The debate for many years has been over who pays for growth. Smart-growth advocates want developers to shoulder that responsibility, most especially those developers who wish to extend infrastructure out to the edge of the community — aka "greenfields."
Developers, on the other hand, believe the costs of building new neighborhoods for future residents should be spread among us all. Don't dare use the word "subsidy," although clearly that's what they want.
A few years ago, the home builder lobbyists fought tooth and nail to prevent reforms of the development impact fee law, which good-government groups and planners argue are necessary to ensure that new growth pays for itself.

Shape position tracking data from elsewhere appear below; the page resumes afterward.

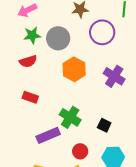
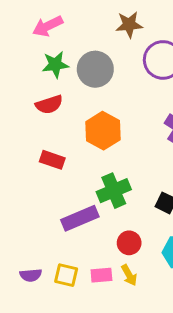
orange hexagon: (74, 69) -> (103, 131), moved
green cross: (70, 117) -> (114, 191), turned 35

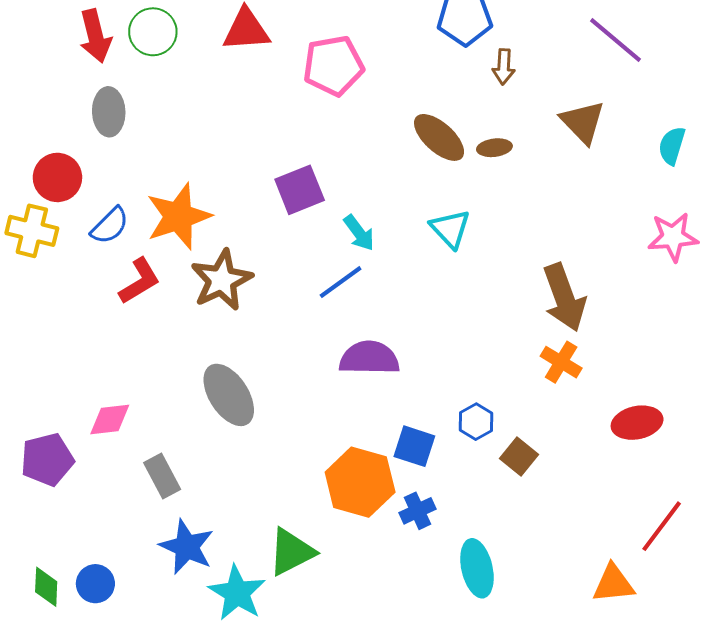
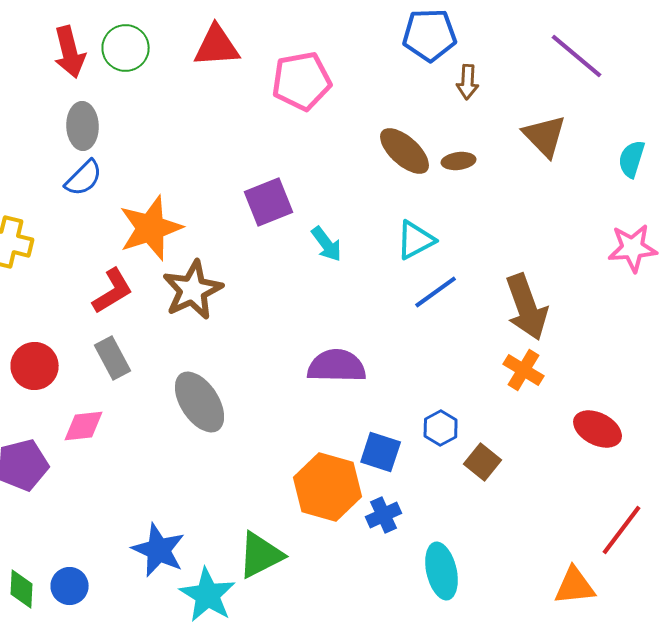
red circle: (57, 177) -> (35, 366), moved
blue semicircle: (110, 226) -> (84, 178), moved
cyan triangle: (450, 229) -> (416, 240), turned 45
blue line: (341, 282) -> (436, 292), moved
red ellipse: (637, 423) -> (598, 429), turned 39
gray rectangle: (162, 476) -> (113, 358), moved

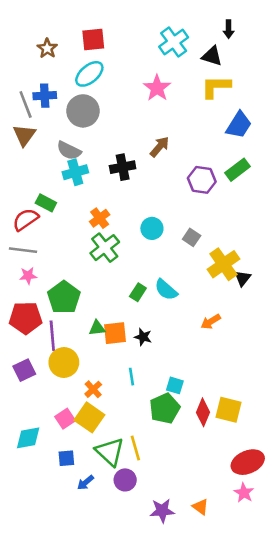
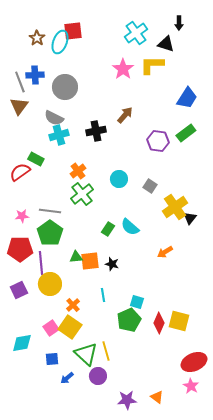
cyan ellipse: (89, 74) -> (60, 42), moved, turned -30
yellow L-shape: (216, 87) -> (152, 65), moved
gray line: (23, 250) -> (50, 211), moved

This year, the question has morphed into: Who should pay, and who should bear the risks associated with growth? - with the debate again drawing lines in the sand between developers and almost everyone else.

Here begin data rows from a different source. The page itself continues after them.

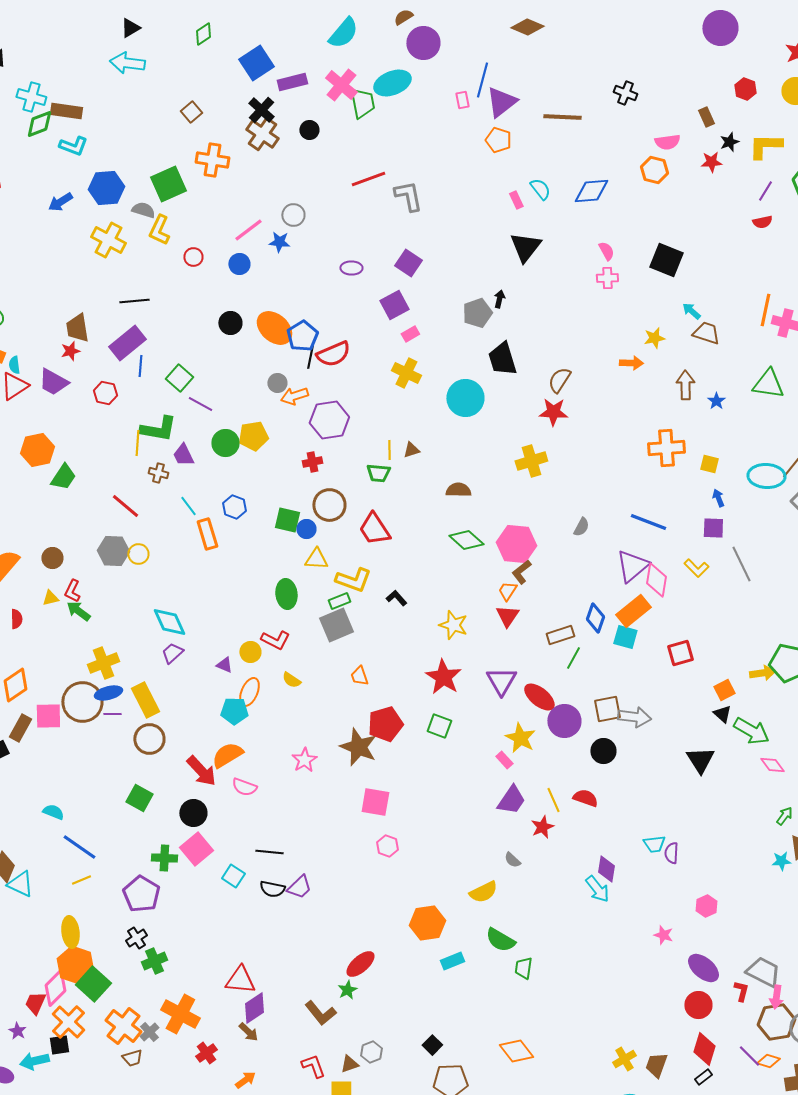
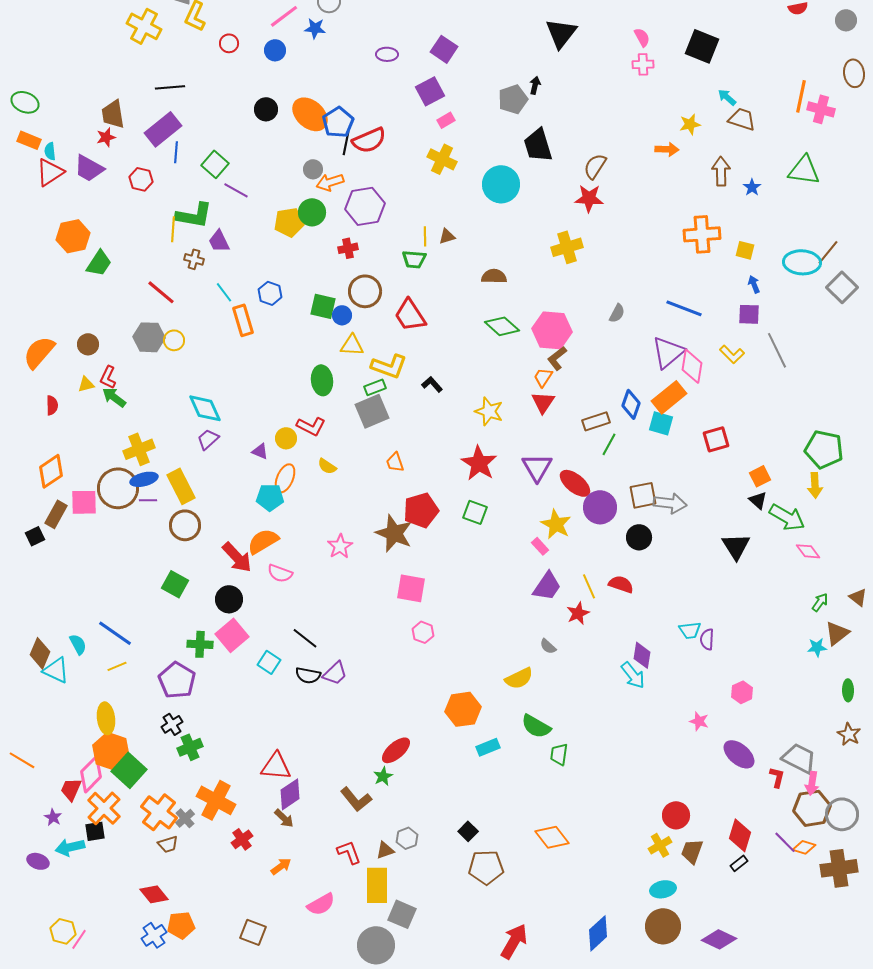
green circle: (225, 443) -> (312, 212), moved
yellow arrow: (762, 673) -> (815, 485), moved, turned 95
cyan semicircle: (53, 812) -> (78, 644), moved, turned 40
black line: (269, 852) -> (305, 638), turned 32
red circle: (698, 1005) -> (676, 815), moved

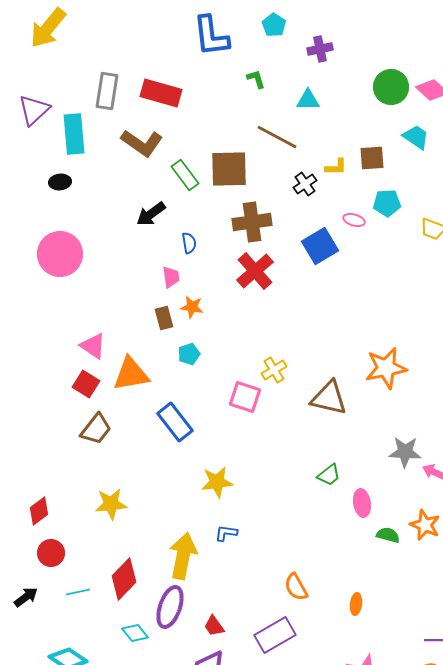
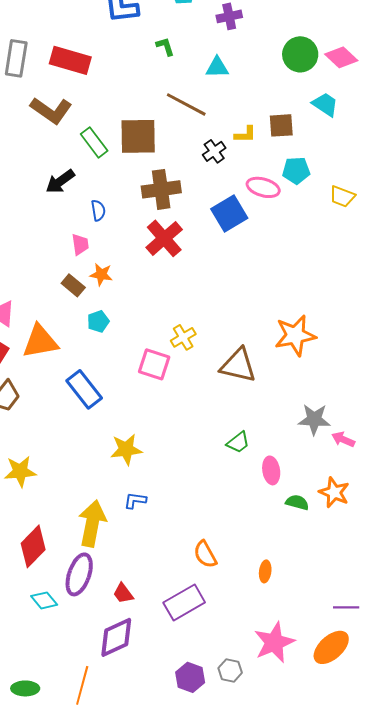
pink ellipse: (354, 220) -> (263, 187), size x1.5
brown rectangle: (164, 318) -> (73, 285), turned -35

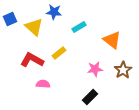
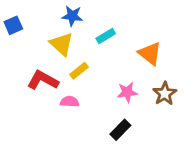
yellow triangle: (34, 27) -> (62, 44), moved
pink semicircle: (43, 84) -> (70, 102), moved

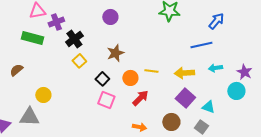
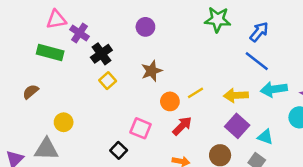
blue arrow: (216, 21) -> (259, 32), moved
purple cross: (56, 22) -> (79, 33), turned -35
blue line: (201, 45) -> (257, 61), turned 50
cyan arrow: (215, 68) -> (274, 89), size x1.5
yellow line: (151, 71) -> (196, 93), turned -40
black square: (102, 79) -> (119, 150), moved

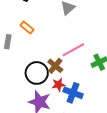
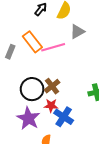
orange rectangle: (27, 27) -> (32, 42), size x1.5
pink line: (73, 50) -> (53, 47), moved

Developers argue that new growth is a risky business. Will their product sell? Will there be a consumer base for their product? Will the infrastructure be available when it's needed, where it's needed, to serve the new residents?
All are very legitimate questions. The public treasury, however, should not bear the risks. Large developers have found a nifty way to hedge their bets and reduce their risks, using something called tax increment development districts.
In a TIDD, the developer can capture a portion of the new taxes - both gross receipts taxes and property taxes - that are generated within the TIDD and use those dollars to secure bonds to pay for the new streets and infrastructure. In exchange, our state and local government leaders agree to give up that portion of the new taxes for several decades into the future, which would have otherwise gone into the general fund.
Over the long term, we're talking about hundreds of millions of dollars committed to 14 TIDDs already approved in the Albuquerque region. Economic development, new jobs, new tax revenues — that's the promise from TIDDs.
Although it sounds like a win-win, the experience from other states — Illinois and Missouri, for example — indicates there are potential risks to the public treasury:
• State and local governments may be hard-pressed to keep up with rising demands for services without the increment going into the general fund. Think about education and health care at the state level, and libraries and jails at the local level.
• Rather than creating new jobs, the TIDD may siphon off existing jobs and businesses from elsewhere in the region, shifting the tax base away from the established parts of our community, where the public treasury currently receives the tax revenue, to the TIDD, where the tax increment is committed to the new development.
• If the tax increment generated in the TIDD is insufficient to repay the bonds, the community's credit rating may fall. Experience in Kansas City, Mo., indicates that the city may be on the hook to make good on the bonds if problems occur.
New Mexico legislators have an opportunity to consider these risks. SB 434, sponsored by Sen. Cisco McSorley, an Albuquerque Democrat, asks for a two-year moratorium to put the brake on new greenfield TIDDs, while a newly-created task force examines this complex issue.
HB 451, sponsored by Belen Democrat Rep. Elias Barela, reduces the amount of state tax increments a new greenfield TIDD could capture, and it creates a task force to study TIDDs and make recommendations to the governor in June 2009.
Both measures deserve the public's attention and legislators' support. In a risky world, the public's interest needs to come first.
Lucero is a city planner and land use attorney with a consulting practice in Albuquerque.